End of AVX-512? No, just the beginning of a soap opera…

AVX-512 was both a good and a bad idea. Intel went ahead, since there was no software to justify its implementation on the client side, although it was for HPC. AMD was smarter in this regard and chose not to adopt the AVX-512 until there was more software that could take advantage of it, and that moment came in Zen 4, for the current Ryzen 7000 Series.

Intel for its part now seems somewhat lost, since it was the promoter of AVX-512 and has now blocked them for its Alder Lake onwards. It is true that the first Alder Lakes allowed AVX-512 processing on the Golden Cove-based P-cores, but not on the Gracemont-based E-cores. This was somewhat complex for the instruction scheduler, so Intel opted to disable them, even though the cores could physically use them.
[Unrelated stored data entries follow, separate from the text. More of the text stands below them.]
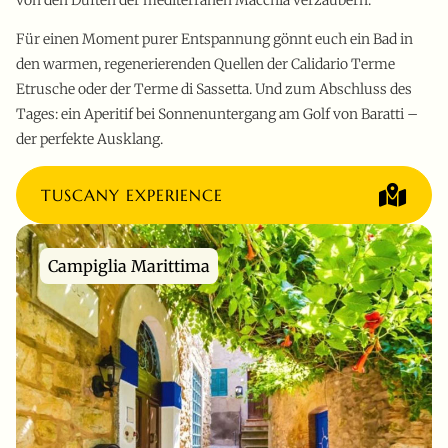
von den Düften der mediterranen Macchia verzaubern.
Für einen Moment purer Entspannung gönnt euch ein Bad in
den warmen, regenerierenden Quellen der Calidario Terme
Etrusche oder der Terme di Sassetta. Und zum Abschluss des
Tages: ein Aperitif bei Sonnenuntergang am Golf von Baratti –
der perfekte Ausklang.
TUSCANY EXPERIENCE
Campiglia Marittima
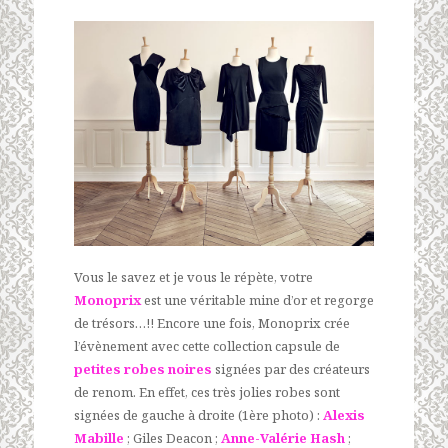
Vous le savez et je vous le répète, votre
Monoprix
est une véritable mine d’or et regorge
de trésors…!! Encore une fois, Monoprix crée
l’évènement avec cette collection capsule de
petites robes noires
signées par des créateurs
de renom. En effet, ces très jolies robes sont
signées de gauche à droite (1ère photo) :
Alexis
Mabille
; Giles Deacon ;
Anne-Valérie Hash
;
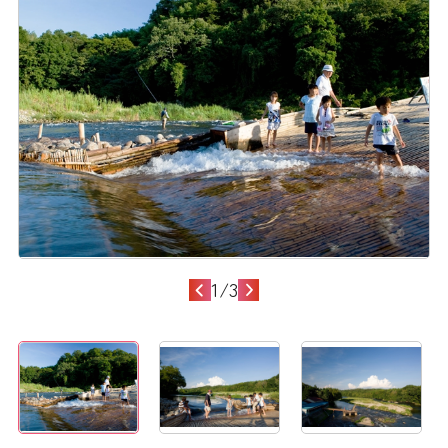
1
/
3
Let’s take a look at the clumsy and weird moves Intel made for the AVX-512:

  1. Intel goes to the press to say that AVX-512 would not be compatible with hybrid processors with P and E cores, perhaps because of the bad reputation and criticism received.
  2. Before its release, an optimization guide from Intel itself appeared showing the use of AVX-512 for Alder Lake, which was very disconcerting after the previous message.
  3. That’s why Intel had to come out again before the press, once again denying that the AVX-512 were supported and removed the references from the guide.
  4. It’s time to release Alder Lake, and the first users to try it discover that some motherboards have firmware that allows them to work with AVX-512, something that motherboard manufacturers did against Intel’s will.
  5. Intel remained silent for the world press, although it assured the Taiwanese media that AVX-512 support was still present in Alder Lake, although it was not activated by default. It was only a possibility that the user had to enable it or not.
  6. After this, Intel breaks the news that it disables the AVX-512 with a new firmware or microcode update. In this way he intends to put an end to the controversy, although he did not succeed…
  7. The same week that the update is announced, there are patches for the BIOS/UEFI that disabled AVX-512.
  8. Some motherboard manufacturers, like MSI, find a way around Intel’s lockdown and allow the feature to be enabled from their motherboards’ BIOS/UEFI, as a lure for potential buyers.
  9. Intel sees that the ghost is resurrected again and would finally decide to disable this function by hardware. That is to say, in the first Alder Lake it was physically available and in the Alder Lake released later it is not. Therefore, if you want AVX-512 enabled, then you have to buy Intel Xeons, which are of course more expensive. Marketing or mistake? Judge for yourself…

Meanwhile, AMD is going in a different direction :

  1. While Intel adopted the AVX-512 for client processors as well, for which it was criticized, AMD remained focused on implementing more processing cores, instead of making the existing ones more complex.
  2. When it comes time to design Zen 4, AMD decides that it is a good time to implement these instructions in its AMD Ryzen 7000 Series and EPYC. However, they do not support the entire Intel set, since they do without instructions such as AVX512ER, AVX512PF (Knights Landing), AVX512 4VNNIW, 4FMAPS (Knights Mill) and  (Tiger Lake). Also, it seems that AMD has simplified its execution units compared to Intel.